First, you should be aware that 2004 was the last year of the 996 design, not 2003. Supposedly, Porsche revised the rear main seal / crankcase design for the 997 model (2005+) but there have still been a few isolated reports of leaks.
According to my dealer (former factory engineer) nyccarguy is correct in that improper break in was often, but not always, the culpret relative to cars that developed RMS leaks. Any used 911 purchase should involve a pre-purchase full mechanical inspection.
The previous air cooled model (993) is considered by many enthusaists a classic, and it is often worth more than a newer, lower mileage 996 in the used car market. The 996 is considered a bit of a hiccup in the design evolution, with the "fried egg" headlights and more streamlined (less aggressive) looking rear end. The downside to the 993's is that they will be 9+ years old, require more maintenance, and I don't think you can get an extended warranty, The 997 model was designed to be a low maintenance car, with the first regular service at 20k miles or 2 years. I had my oil changed at 10k miles out of anxiety, but was told it wasn't necessary by two factory reps.
#1862 of 2175 Re: 911 Engines and Advice for 1st time buyer [porsche4me2]
May 06, 2008 (10:04 pm)
I just bought a 2006 911 coup with 13000 miles, certified pre-owned, and I'm love'n it. Can't wait to get home to drive it, and take the long way home when I'm in it. I read that the 997's were 80% redesigned - new and improved. I've heard that a certified porsche can't even have a door panel painted or it would not qualify. If you're a newbie, like me, I think a 997, certified pre-owned from a prosche dealer with the extended warranty and wheel and tire protection, is the only way to go.
#1863 of 2175 Porsche active suspension management
May 06, 2008 (10:29 pm)
With pasm in normal mode, is the ride on a bumpy road more comfortable than in a base 911 (without pasm as an option)? I read a thread somewhere on this forum with conflicting answers. Some said pasm in normal is just like the ride of a base 911. Some said it was different. What is the real deal? I don't think I could ever part with my 2006 911, but if I did, would there be a benefit of getting pasm for people like me who do not go to the race track?
#1864 of 2175 Re: Porsche active suspension management [buylow]
May 07, 2008 (2:18 am)
With pasm in normal mode, is the ride on a bumpy road more comfortable than in a base 911 (without pasm as an option)?
From my experience, the PASM option set to "normal" results in a slightly less harsh, more comfortable ride than a base 911 with no PASM. The difference is not huge if the base 911 has 18" wheels, but becomes more noticable if it has the optional 19" wheels. Also, because PASM lowers the ride height and provides some other suspension tweaks, the handling/cornering on the S models with PASM set to normal mode still seems a bit better than the non-PASM base model. When you switch the PASM to "sport", handling is noticably firmer with zero body sway, but the comfort level over rough roads goes down noticably. When I activate my sport chrono/sport exhaust button, the PASM automatically toggles to sport and, unless I'm on very smooth roads, I usually toggle it back to normal.

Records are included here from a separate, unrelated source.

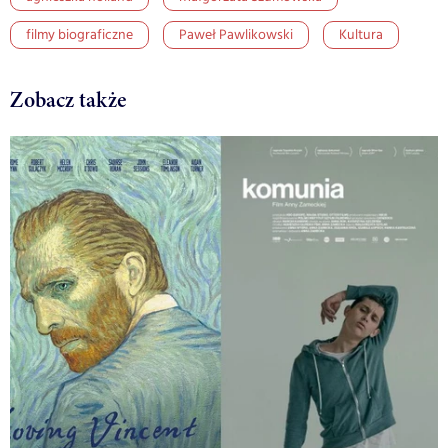
filmy biograficzne
Paweł Pawlikowski
Kultura
Zobacz także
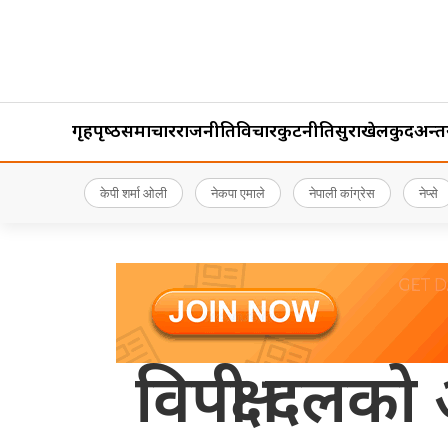
गृहपृष्‍ठ
समाचार
राजनीति
विचार
कुटनीति
सुरक्षा
खेलकुद
अन्तर्र
केपी शर्मा ओली
नेकपा एमाले
नेपाली कांग्रेस
नेप्से
विपक्षी दलक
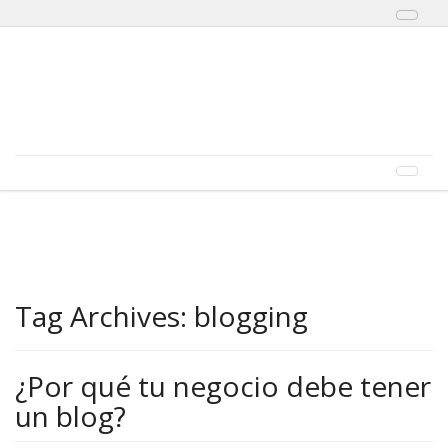
Toggl
naviga
Skip to content
Menu
Toggl
naviga
Tag Archives:
blogging
¿Por qué tu negocio debe tener
un blog?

PASM is an expensive option to add to a base 911 and, IMO, is one of the reasons prospective buyers might want to consider and S model, especially if they are also going to add 19" wheels and xenon lights. By that point, you are only paying about $5,500 for the engine upgrade and a couple of other upgrades not available on the base car.
#1865 of 2175 Re: 911 Engines and Advice for 1st time buyer [buylow]
May 07, 2008 (2:50 am)
If you're a newbie, like me, I think a 997, certified pre-owned from a prosche dealer with the extended warranty and wheel and tire protection, is the only way to go.
There are two schools of thought. Yes, the Porsche CPO program has an extended warranty and, one would hope, the dealer will stand behind the car. It's a good program.
However, also depending upon the dealer, CPO prices can be grossly inflated. I've seen 1 year old CPO cars being attempted to be sold for darn near what a savvy buyer could get a new car for. My dealer readily admits that they make 2-3 times the mark-up on a used CPO trade than they do on a new car. Also, as has been pointed out, proper break in is absolutely critical for high performance sports cars in general, the 911 in particular. Looking eye to eye with a private owner and asking them what they did regarding break in and how they drove the car would be one way to assess this. Lastly, there are good independent extended warranties available - even a Porsche customer service rep told me that some privately available extended warranties cover certain "cosmetic" items that the CPO warranty does not.
My own experience opened my eyes to the other side of CPO. When my dealer asked me in March if I was interested in trading for a 2008, the trade in value they placed on my car was $18k less than what they were asking for a similar vintage, less well optioned C2S on the lot at the time. When I pointed out the discrepency, that's when they admitted to making a lot more on a used car than new one. The new car sales manager even went so far as to recommend that I sell mine privately, if I had the time. As he explained, many of their trade ins are from "desparate" sellers that got in over their head or had other circumstances that required they get rid of the car quickly. And, unfortunately, some of these desparate sellers were probably not careful about break in, proper warm up and responsible driving. Accidents repairs are not allowed, but improper break in and abuse is hard to detect until it's too late.
CPO or private-party, it pays to do your research and shop around.
#1866 of 2175 996 oil consumption
May 07, 2008 (7:53 pm)
My 2002 996 C4 conv. had it's rear main seal replaced 2x, the first I pain and the second the dealer covered the cost, mileage is 41,000. Prior to the main seal replacement the 996 required 1 qt of oil every 600 miles. Post rear main seal, it consumes 1.25 qts every 300 miles. To say the least, this has me very concerned. The dealer has always maintained that the 600 mile consumption is with spec. I have not spoken to the dealer regarding this concern I am hoping to get some feedback before I approach this subject. Originally I had purchased this car with 24k miles. My 2007 997S with 4K miles has not consumed a single drop, even though I track it on a monthly basis. What's up with this? I really love the 996 and don't even consider selling it.
#1867 of 2175 Re: 996 oil consumption [911nut]
by MrShift@Edmunds HOST
May 07, 2008 (9:43 pm)
It's certainly not "within spec" that's for sure. Did you mean 1.25 qt every 3000 miles? that would be okay. It's fine for an engine to use a little oil; in fact, probably good for it.
If it wasn't a TYPO and you are using a quart every 300 miles, you have a serious problem that may require a new short block.
#1868 of 2175 Re: 996 oil consumption [Mr_Shiftright]
May 08, 2008 (2:22 pm)
I wish it was 3000 miles. Unfortunately its every 300 miles.
#1869 of 2175 Re: 996 oil consumption [911nut]
May 08, 2008 (3:53 pm)
I bought a used 2004 911 with 24k miles and discovered that it was using 1.3 qts every 400-500 miles. I had to put pressure on the dealer to replace the engine becuase their magic number is 1.67 qts per 660 miles.. which is bull. You would have to fill the passenger seat with oil for a trip of any distance.
#1870 of 2175 Re: 996 oil consumption [bsissi]
by MrShift@Edmunds HOST
May 08, 2008 (4:20 pm)
That's crazy. I can't believe the Porsche factory would issue such a statement in print. Maybe the dealer is just making this up?
Any consumption under 1 qt per 1,000 miles is alarming IMO.